Pecora Commission To Be Named This Week?

Word is circulating in Washington that members for the Financial Crisis Inquiry Commission will be named this week.

The commission is supposed to resemble the 1930s Pecora commission that dug into the culprits behind the Great Depression and laid the groundwork for major bank reform. But that will only be true if the commission is run by aggressive seekers of truth, independent of the financial industry, willing to use their subpoena power, knowledgeable enough to have warned us of impeding crisis in the first place despite market cheerleading from the political and media establishments.

Will the maximum sentence given to Bernie Madoff, after he ruined the lives of many, put a renewed spotlight on the need for tough reforms?

OurFuture.org’s Eric Lotke and Reuters columnist Matthew Goldstein hope so.

As Lotke wrote:

So Madoff got 150 years for breaking into the bank. Fine.

But what about the guard who was asleep out front? What about the clerk who forgot to lock the door? What about the $300 billion that Citigroup walked out with from one vault, and the $200 billion that AIG took from another? Does anybody know where that money went or what we got for it? Don’t they get in trouble too? Did you know that, or do you know why, Goldman Sachs is paying its biggest bonus payouts in its 140 year history?

That’s why we need a Pecora Commission.

And Goldstein remarked:

Indeed, for all the misery Madoff and his Ponzi brethren have caused, none of those scam artists were the cause of the crisis that brought the financial system to the brink. If anything, it was the financial crisis that helped flush out Madoff and his scurrilous ilk, as many investors rushed for the exits at the same time.

So that’s why Congress needs to act quickly to get up and running a bipartisan commission to study the underlying causes of the financial crisis.

Speculation from Reuters last week on who might be named was not terribly encouraging, though most of the names floated clearly were coming from conservative circles, as Republican leaders will pick four of the 10 members. Robert Kuttner explained in the Huffington Post:

Among the names leaked is just one person with the stature, expertise, and resolve to run a tough investigation (if she were chair)–Brooksley Born …

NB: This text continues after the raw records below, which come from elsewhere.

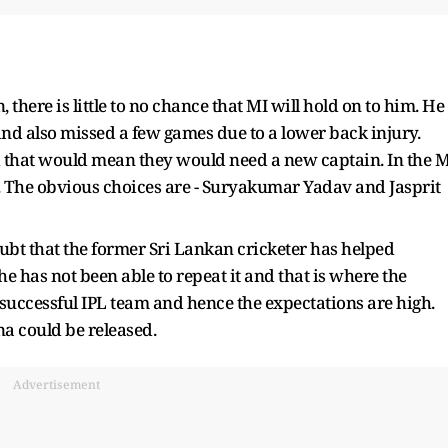
, there is little to no chance that MI will hold on to him. He
 and also missed a few games due to a lower back injury.
nd that would mean they would need a new captain. In the M
. The obvious choices are - Suryakumar Yadav and Jasprit
ubt that the former Sri Lankan cricketer has helped
he has not been able to repeat it and that is where the
st successful IPL team and hence the expectations are high.
na could be released.
Advertisement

…On the Republican side, with one exception, the leaked names could be an alumni society of the people whose policies helped cause the collapse. The absolute howler in the list is former senator Jake Garn of Utah, a tireless proponent of financial deregulation. Among other travesties, Garn sponsored the Garn-St. Germain Act of 1982, the law that allowed savings and loan associations to become speculators’ playgrounds, and led directly to the S&L collapse.

Another proposed Republican is Bill Thomas, former chair of the House Ways and Means, a legislator who never met a financial special interest he didn’t like; and former Republican Senator and presidential candidate Fred Thompson…

…The only other Democrat on Reuters’ leaked list is former Florida senator and governor Bob Graham, a self-identified New Democrat who served on both the Senate Banking and Finance Committees. Missing, except for Born, are people with deep knowledge and informed criticism of the abuses that led to the crisis.

It does not have to be this way.

Dismay and disgust at Wall Street behavior is prevalent among voters across the ideological spectrum. It is not necessarily in either parties political interest to appoint industry shills and knee-jerk opponents of regulation. But they would only pay a political price if people knew about the appointments.

However, the media is great at covering the spectacle at the end of the debacle — like the Madoff conviction — it is not as good at informing Americans at the beginning of a process when their input might actually make a difference.

Most Americans do not know that the Financial Crisis Inquiry Commission is on the verge of naming its members. Nor do they know what difference the right people could make, not just in nailing the culprits behind the market meltdown, but ensuring that we enact reforms that actually reform the flaws in our flimsy regulations.

Speaker Nancy Pelosi, Senate Majority Leader Harry Reid, House Minority Leader John Boehner and Senate Minority Leader Mitch McConnell will be naming the commission members soon, most likely this week. Now is the time to let them know the type of person you want to have subpoena power on your behalf.